A close reading of the case of Swift v. Broyles, 115 Ga. 885, 42 S. E. 277, 58 L. R. A. 390, and especially of the summary of the pleadings given prefatory to the opinion, will show that what we have said above is in harmony with the decision in that case. In many States following the common law the measure is narrower, but in this State, as the Supreme Court said in the case of Langley v. Augusta, 118 Ga. 599, 45 S. E. 490 (98 Am. St. Rep. 133):

"The plaintiff is, however, entitled to recover for all legitimate damages of every kind he has sustained. He can recover for the increased expense to which he has been put in the building of bridges, etc., by reason of the construction and maintenance of the diteh. He can recover whatever actual damages he has sustained by reason of sickness, or by reason of injury to his property growing out of the maintenance of the ditch in such a way as to make the same a nuisance. In a word, the plaintiff can recover all the actual damages he has sustained by reason of the wrong complained of on the theory that the ditch as maintained is a nuisance."

In Savannah Ry. Co. v. Parish, 117 Ga. 893, 45 S. E. 280, the plaintiff sued for $1,000 damages to the market value of his property, and for $1,000 additional damages on account of his having been made ill as a result of the nuisance. The verdict was for the full amount of $2,000, and this was sustained by the Supreme Court. In G., F. & A. Ry. Co. v. Jernigan, 128 Ga. 501, 57 S. E. 791, though only $200 damages to property was alleged, a verdict of $400 was sustained, there having been an allegation that the plaintiff was further damaged by the sickness of himself and family. See, also, Jones v. Royster Guano Co., 6 Ga. App. —, 65 S. E. 361.

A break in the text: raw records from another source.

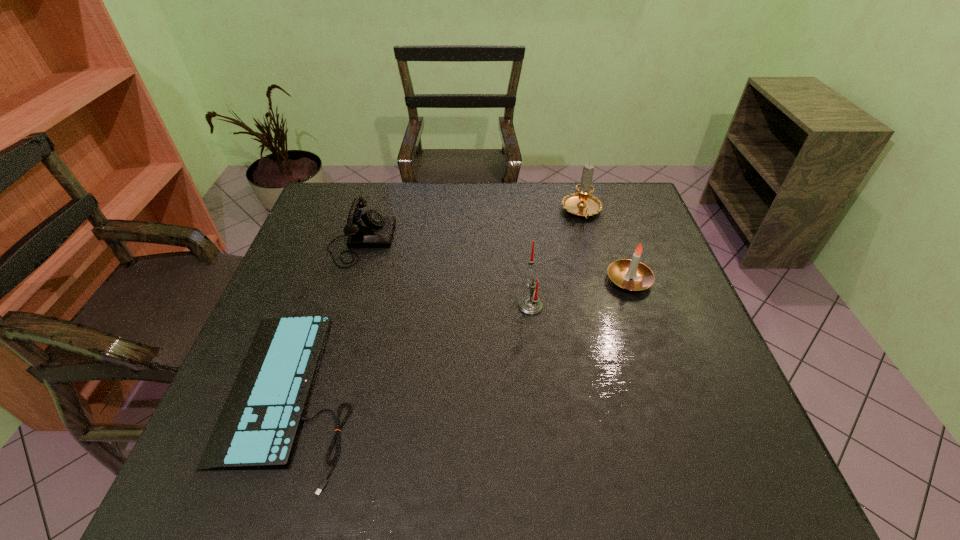 Identify the location of vacant space that satisfies the following two spatial constraints: 1. on the front face of the fourth tallest object; 2. on the right side of the third tallest object. (349, 280).

This screenshot has width=960, height=540. I want to click on vacant position in the image that satisfies the following two spatial constraints: 1. on the front side of the farthest candle; 2. on the front-facing side of the leftmost candle, so click(x=609, y=306). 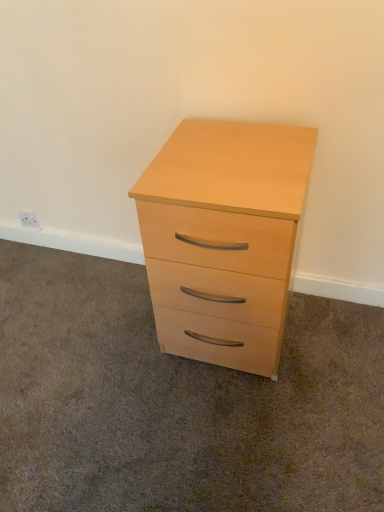 Locate an element on the screen. This screenshot has width=384, height=512. vacant region above light wood chest of drawers at center (from a real-world perspective) is located at coordinates (231, 152). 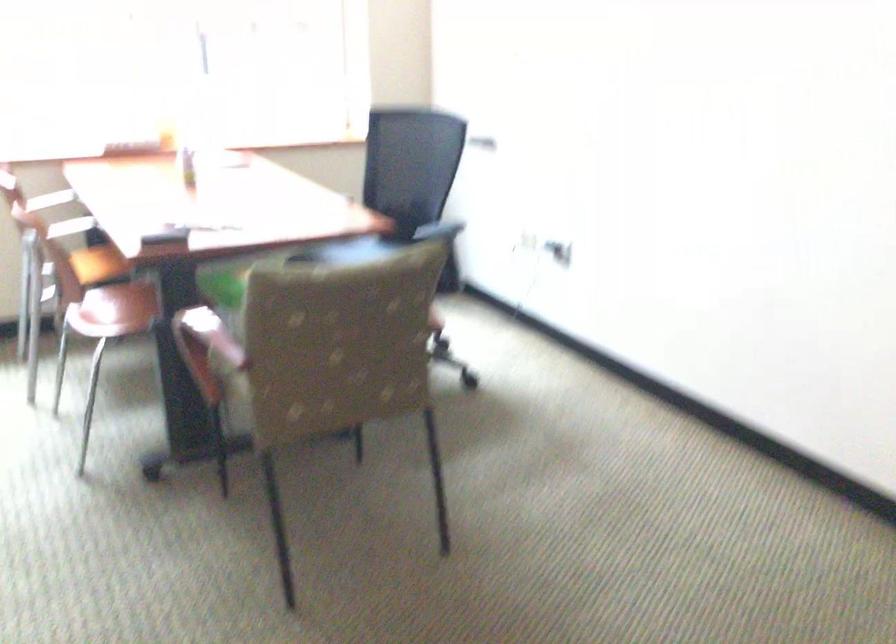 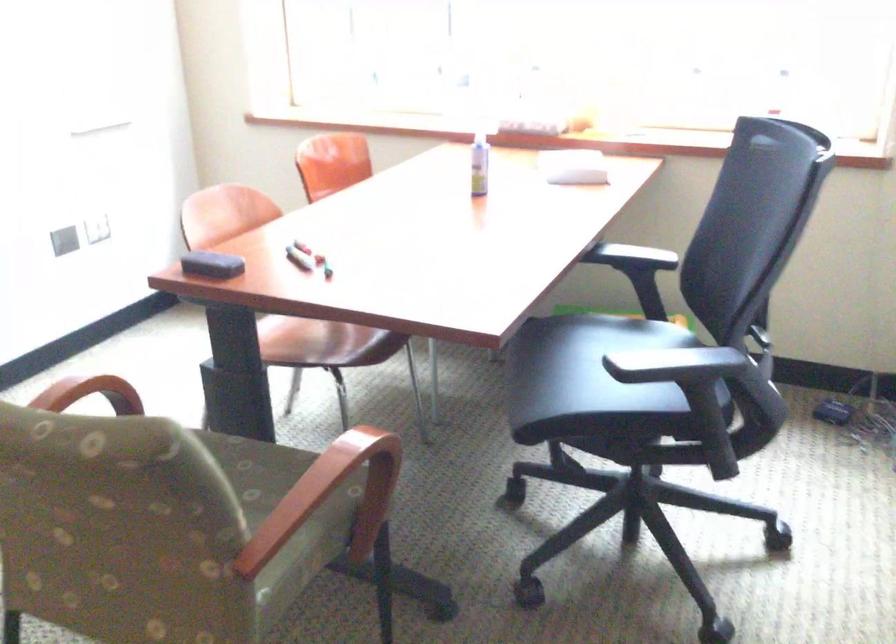 In the second image, find the point that corresponds to point (357, 254) in the first image.

(591, 361) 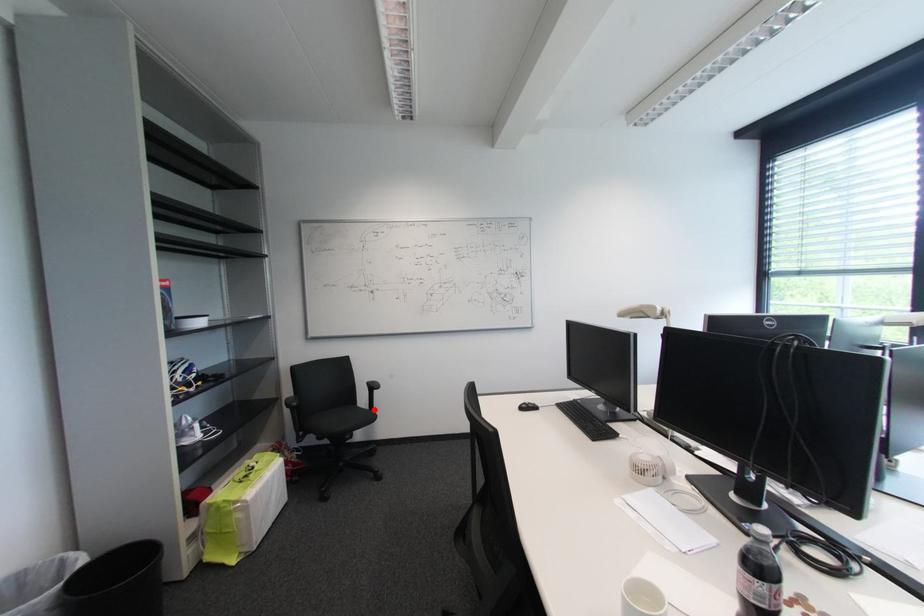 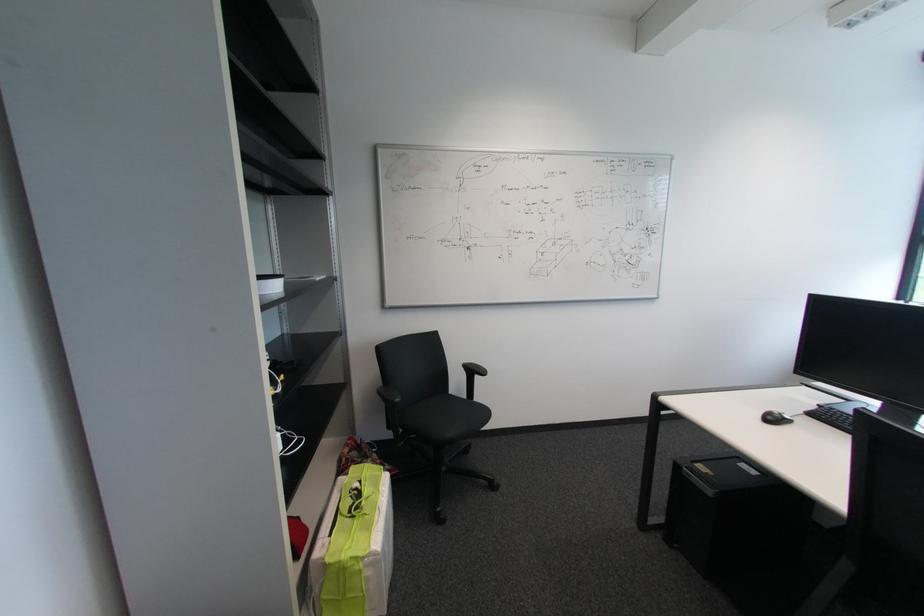 In the second image, find the point that corresponds to the highlighted location in the first image.

(471, 399) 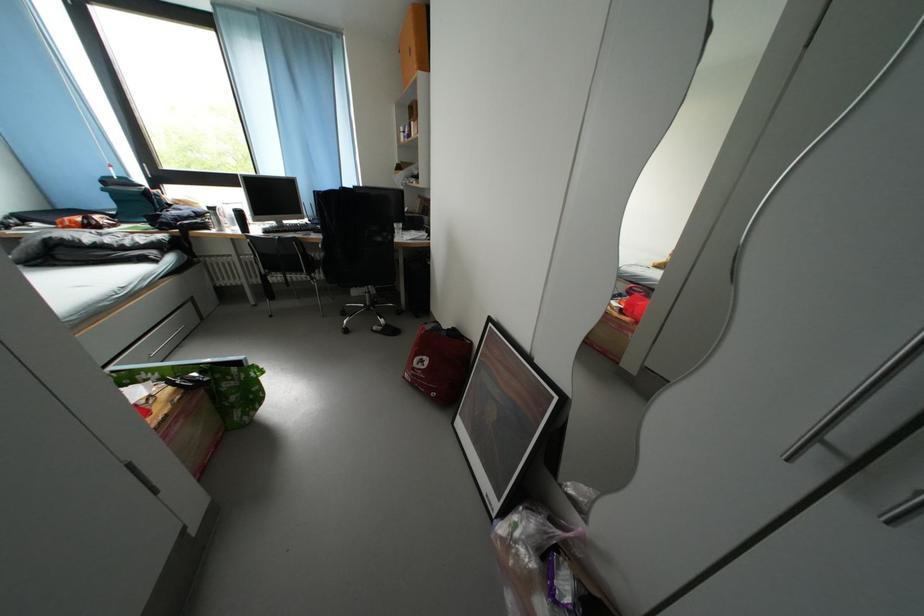 At what (x,y) coordinates should I click in order to perform the action: click on metal drawer handle. Please return your answer as a coordinate pair (x, y). Looking at the image, I should click on (162, 337). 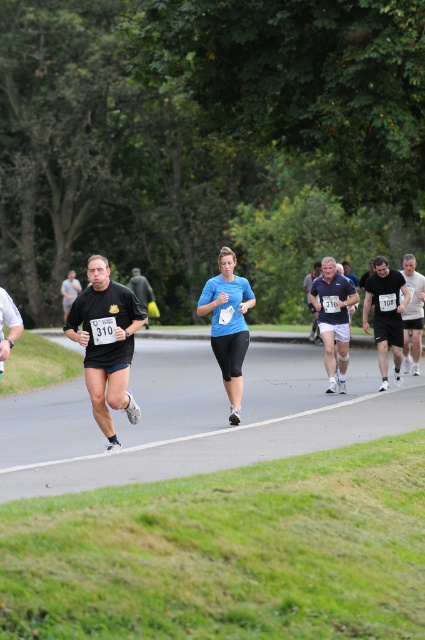 Is point (71, 288) positioned before point (317, 268)?

No, (71, 288) is further to viewer.

Is black matte t-shirt at center wider than dark blue t-shirt at center?

Yes.

Is point (73, 275) behind point (303, 282)?

Yes.

Identify the location of black matte t-shirt at center. Image resolution: width=425 pixels, height=640 pixels. point(68,291).

How far apart are black matte running shirt at center and dark blue t-shirt at center?

A distance of 22.03 feet exists between black matte running shirt at center and dark blue t-shirt at center.

Looking at this image, is black matte running shirt at center thinner than dark blue t-shirt at center?

In fact, black matte running shirt at center might be wider than dark blue t-shirt at center.

In order to click on black matte running shirt at center in this screenshot , I will do `click(141, 288)`.

Is the position of blue fabric shorts at center more distant than that of white matte shirt at center?

No, blue fabric shorts at center is in front of white matte shirt at center.

Identify the location of blue fabric shorts at center. Image resolution: width=425 pixels, height=640 pixels. (334, 320).

Describe the element at coordinates (334, 320) in the screenshot. I see `blue fabric shorts at center` at that location.

Image resolution: width=425 pixels, height=640 pixels. Identify the location of blue fabric shorts at center. (334, 320). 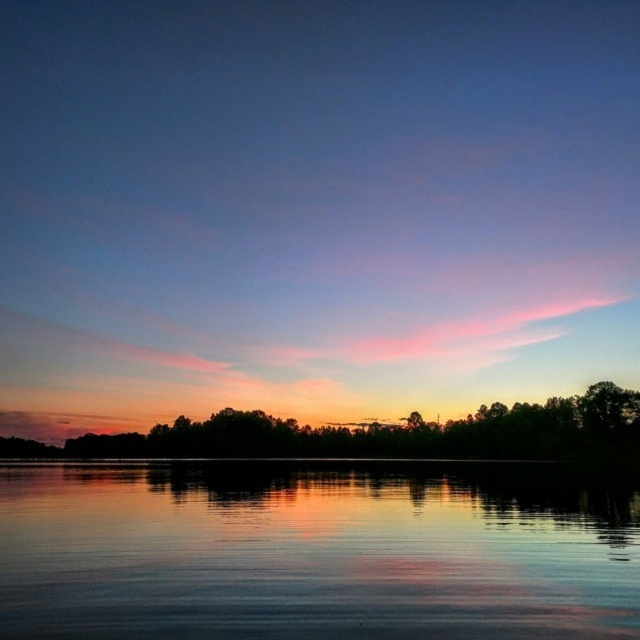 Who is more forward, (490,481) or (568,426)?

Point (490,481) is more forward.

Is smooth reflective water at center wider than green matte trees at center?

Incorrect, smooth reflective water at center's width does not surpass green matte trees at center's.

Is point (340, 593) positioned behind point (96, 452)?

No, (340, 593) is in front of (96, 452).

What are the coordinates of `smooth reflective water at center` in the screenshot? It's located at (314, 552). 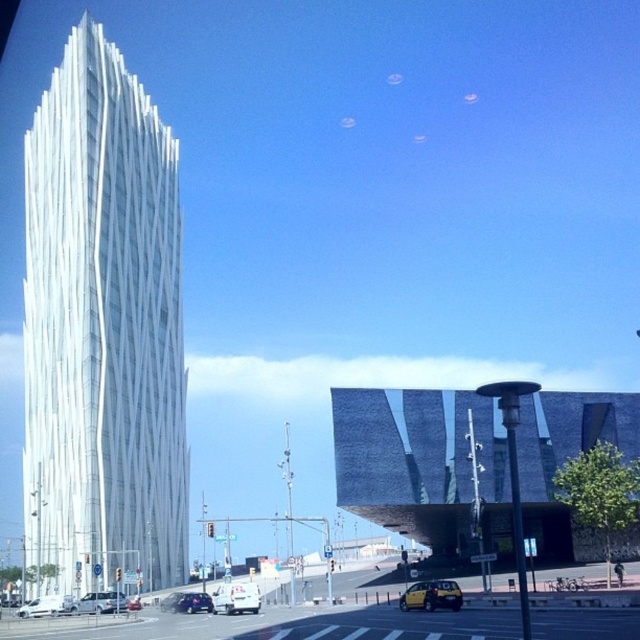 Question: Which point is farther to the camera?

Choices:
 (A) (408, 604)
 (B) (225, 593)
 (C) (96, 221)
 (D) (184, 600)

Answer: (C)

Question: Does yellow matte taxi at lower center appear on the left side of white matte van at lower left?

Choices:
 (A) yes
 (B) no

Answer: (B)

Question: Does white matte van at center appear on the right side of white matte van at lower left?

Choices:
 (A) yes
 (B) no

Answer: (A)

Question: Which point is farther to the camera?

Choices:
 (A) (24, 486)
 (B) (179, 608)
 (C) (259, 602)
 (D) (19, 611)

Answer: (A)

Question: Is white glass skyscraper at left closer to the viewer compared to white matte van at center?

Choices:
 (A) no
 (B) yes

Answer: (A)

Question: Which point is closer to the camera?

Choices:
 (A) metallic silver sedan at center
 (B) yellow matte taxi at lower center
 (C) white matte van at center

Answer: (B) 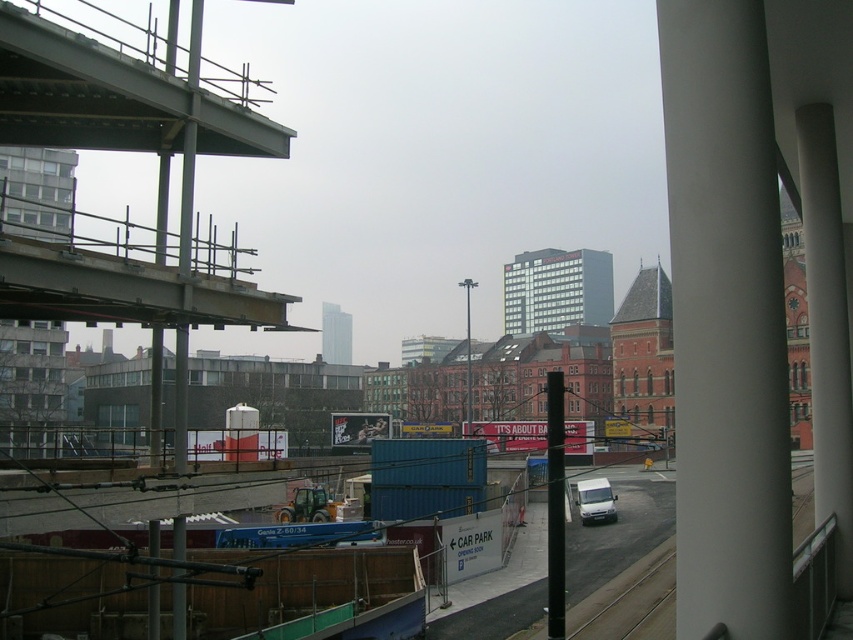 Can you confirm if gray metallic overpass at upper left is thinner than gray concrete train track at lower center?

No, gray metallic overpass at upper left is not thinner than gray concrete train track at lower center.

Between gray metallic overpass at upper left and gray concrete train track at lower center, which one appears on the right side from the viewer's perspective?

Positioned to the right is gray concrete train track at lower center.

Is point (108, 74) more distant than point (670, 563)?

No, it is in front of (670, 563).

At what (x,y) coordinates should I click in order to perform the action: click on gray metallic overpass at upper left. Please return your answer as a coordinate pair (x, y). Looking at the image, I should click on 111,99.

Does gray metallic overpass at upper left have a smaller size compared to white matte van at center?

Actually, gray metallic overpass at upper left might be larger than white matte van at center.

Between gray metallic overpass at upper left and white matte van at center, which one has less height?

white matte van at center

Describe the element at coordinates (111, 99) in the screenshot. I see `gray metallic overpass at upper left` at that location.

Locate an element on the screen. gray metallic overpass at upper left is located at coordinates (111, 99).

Describe the element at coordinates (627, 596) in the screenshot. I see `gray concrete train track at lower center` at that location.

Does gray concrete train track at lower center have a greater width compared to white matte van at center?

Indeed, gray concrete train track at lower center has a greater width compared to white matte van at center.

Locate an element on the screen. The width and height of the screenshot is (853, 640). gray concrete train track at lower center is located at coordinates (627, 596). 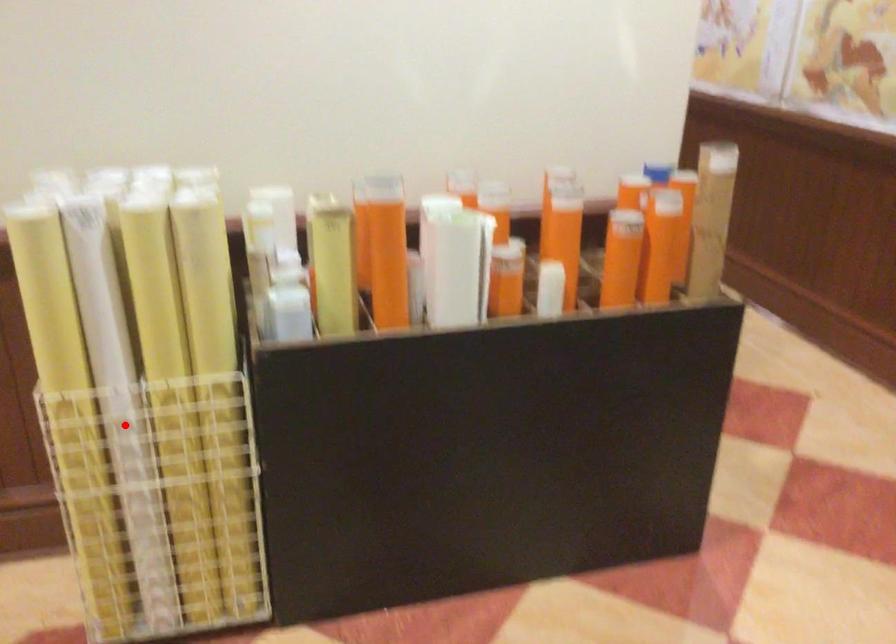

12. Since the damages incurred by the plaintiff under his pleadings and testimony consisted of an injury to the value of a tenancy at will to his person through sickness, and to his purse through loss of services of his wife and minor children, it was not necessary that he should submit figures in dollars and cents, so as to show his loss with arithmetical accuracy. As to such matters the enlightened conscience of the jury is the guide. The Court properly instructed the jury, in substance, that the plaintiff was entitled to recover the actual damages inflicted by the injury, and that they should estimate the amount by their enlightened consciences from the facts submitted. Hayes v. Atlanta, 1 Ga. App. 26 (4), 30, 57 S. E. 1087; Jones v. Royster Guano Co., 6 Ga. App. -, 65 S. E. 361; Baltimore & Potomac R. R. Co. v. Fifth Baptist Church, 108 U. S. 317, 2 Sup. Ct. 719, 27 L. Ed. 746. 13. We have given the record much careful consideration. The result of our study is that, while we gravely doubt that the jury reached the right result, we find no reversible error in the record; and the jurors, and not we, of course, are the sole judges of the facts. The

charge of the Court was eminently fair and followed in general outline the opinion given above. It is our duty, therefore, to affirm the judgment refusing a new trial. Judgment affirmed.1

SUB-TITLE (II): VEXATION BY LITIGATION

331. SAVILE v. ROBERTS

KING'S BENCH. 1697

1 Ld. Raym. 374

THE single question of this case was, if A procures B falsely and maliciously to be indicted of a riot, upon which indictment B is acquitted; whether B have an action against A for so falsely and maliciously procuring him to be indicted? And after verdict for the plaintiff, this was moved in arrest of judgment by Serjeant Lutwyche for the defendant. And it was argued by Serjeant Wright for the plaintiff in Michaelmas term, 8 Will. 3, C. B. And after having been argued

1 [ILLUSTRATIONS:

Instance of annoyance to sense of smell alleged to be a nuisance; pig-stye (1611, Aldred's Case, 9 Co. 57).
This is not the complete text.